-- Assignment --
Will you output all of the data below exactly, omitting the images?

──────── Material supplied

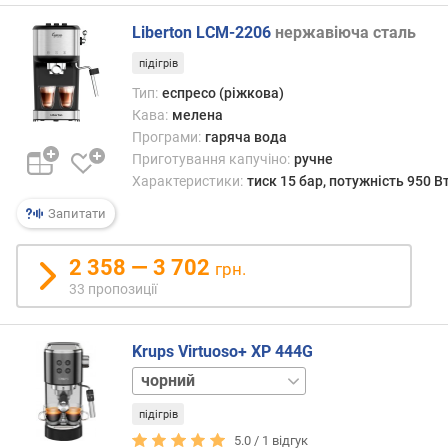
й
н
Liberton LCM-2206
нержавіюча сталь
е
підігрів
р
Тип:
еспресо (ріжкова)
д
Кава:
мелена
л
я
Програми:
гаряча вода
г
Приготування капучіно:
ручне
у
Характеристики:
тиск 15 бар, потужність 950 В
щ
Запитати
і
(
п
2 358 — 3 702
грн.
о
33 пропозиції
р
ц
і
Krups Virtuoso+ XP 444G
й
нержавіюча
)
сталь
підігрів
с
5.0 /
1
відгук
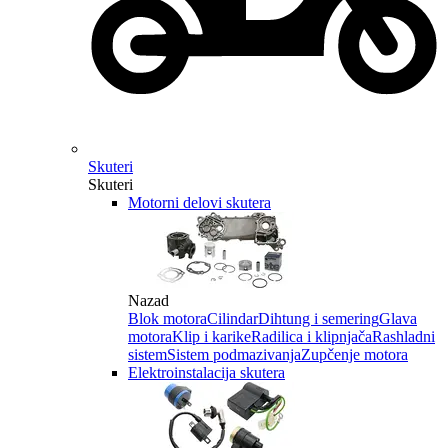
Skuteri
Skuteri
Motorni delovi skutera
Nazad
Blok motora
Cilindar
Dihtung i semering
Glava
motora
Klip i karike
Radilica i klipnjača
Rashladni
sistem
Sistem podmazivanja
Zupčenje motora
Elektroinstalacija skutera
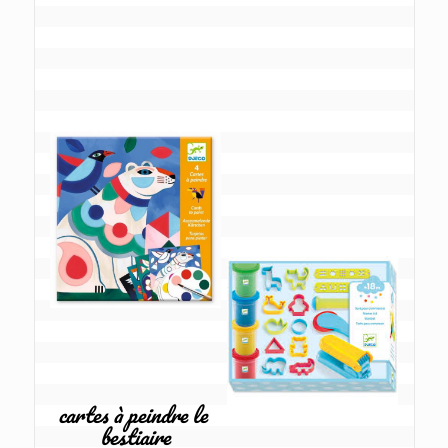
cartes à peindre le 
bestiaire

────────────────

-- Solved problem --
й
н
Liberton LCM-2206
нержавіюча сталь
е
підігрів
р
Тип:
еспресо (ріжкова)
д
Кава:
мелена
л
я
Програми:
гаряча вода
г
Приготування капучіно:
ручне
у
Характеристики:
тиск 15 бар, потужність 950 В
щ
Запитати
і
(
п
2 358 — 3 702
грн.
о
33 пропозиції
р
ц
і
Krups Virtuoso+ XP 444G
й
нержавіюча
)
сталь
підігрів
с
5.0 /
1
відгук
Skuteri
Skuteri
Motorni delovi skutera
Nazad
Blok motora
Cilindar
Dihtung i semering
Glava
motora
Klip i karike
Radilica i klipnjača
Rashladni
sistem
Sistem podmazivanja
Zupčenje motora
Elektroinstalacija skutera
cartes à peindre le 
bestiaire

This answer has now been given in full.